Over at the New Republic, Andrew Koppelman describes the striking parallels between the case challenging the ACA and a 1918 case in which the Court struck down restrictions on child labor. It's a good reminder that we've had these kinds of arguments before:
That's why the Supreme Court's invalidation of the law in 1918 astounded even those who had most strenuously opposed enactment. Hammer v. Dagenhart declared-in tones reminiscent of the Broccoli Objection to Obamacare-that if it upheld the law "all freedom of commerce will be at an end, and the power of the States over local matters may be eliminated, and, thus, our system of government be practically destroyed." Justice Oliver Wendell Holmes, dissenting, wondered how it could make sense for congressional regulation to be "permissible as against strong drink but not as against the product of ruined lives." The Court responded that unlike all the contraband that it had permitted Congress to block, the products of child labor "are of themselves harmless." This meant a completely novel constitutional doctrine: The Court took unto itself the power to decide which harms Congress was permitted to consider when it regulated commerce.

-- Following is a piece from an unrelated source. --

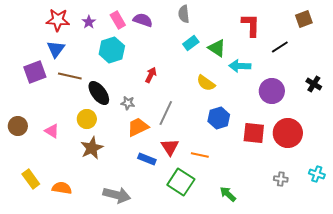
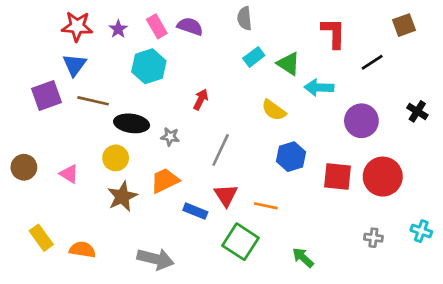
black ellipse: (99, 93) -> (132, 123), turned -45
orange trapezoid: (138, 127) -> (165, 181), moved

Of course, the American system wasn't destroyed when child labor was eventually outlawed, and if the Affordable Care Act is upheld, the government won't be passing laws mandating broccoli eating. Let's be honest here for a moment. The 99.999 percent of Americans who are not constitutional scholars don't really have strong feelings about the commerce clause. They hear the legal arguments in a case like this, and some of those arguments sound more persuasive than others, but mostly what they're interested in is the result. Back in 1918, there may have been widespread revulsion at the idea that 9-year-olds would be working 12-hour days in miserable factories, but that revulsion wasn't universal. There were upstanding members of society who were willing to defend the existing order and claim, with whatever arcane legal argument that came to hand, that it was utterly unconscionable and an affront to our founding documents for the government to step in and put a stop to child labor.

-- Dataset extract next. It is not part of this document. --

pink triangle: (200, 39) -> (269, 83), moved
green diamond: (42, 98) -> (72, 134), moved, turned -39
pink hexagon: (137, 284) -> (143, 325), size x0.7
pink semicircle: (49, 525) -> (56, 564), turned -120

And today, there are upstanding Republicans, including somewhere between three and five of the members of the Supreme Court, who believe it is unconscionable for the government to try to get everyone health insurance. Just as the defenders of child labor would never have dreamed of putting their own little children to work in a factory, all those crying about the tyranny of the individual mandate already have their own insurance, and so will have their "freedom" infringed not a whit by the requirement. What they find so abhorrent, in truth, is the very idea of universal health security. What offends them so is the idea that everyone, even those who have proven their defective character by not being rich, could have full access to health care.
What we have here is a clash of perspectives. One says that getting help when you're sick or injured is a right that should belong to all, like an education. There are countries where there are no public schools, and if you can't afford the tuition you'll remain illiterate and bereft of any opportunity to improve your lot. But here in America as in most places, we don't demand payment at the schoolhouse door, because education is so essential to human flourishing that we believe it should be denied to no one. Everyone may not be able to go to the fanciest prep school, but everyone gets to go to school. The other perspective says that health care is completely a privilege of wealth. If you can afford it you can get it, and if you can't then that's too damn bad. And should the government try to make a basic level of health coverage a universal right then it must be fought with unimaginable fury and resourcefulness.

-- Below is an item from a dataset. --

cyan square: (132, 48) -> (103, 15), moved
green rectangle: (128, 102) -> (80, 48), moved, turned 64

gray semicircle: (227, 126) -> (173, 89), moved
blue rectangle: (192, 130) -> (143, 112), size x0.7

As I said, one day we will have universal coverage, though it may take a long time. Today, no one (well, almost no one) would defend the system of child labor we had a hundred years ago, and eventually, we'll all agree that a system that leaves 50 million Americans with no health coverage is a moral abomination that shames our nation. When we come to that consensus, we should not forget the villainy of those who fought so hard to keep that system in place.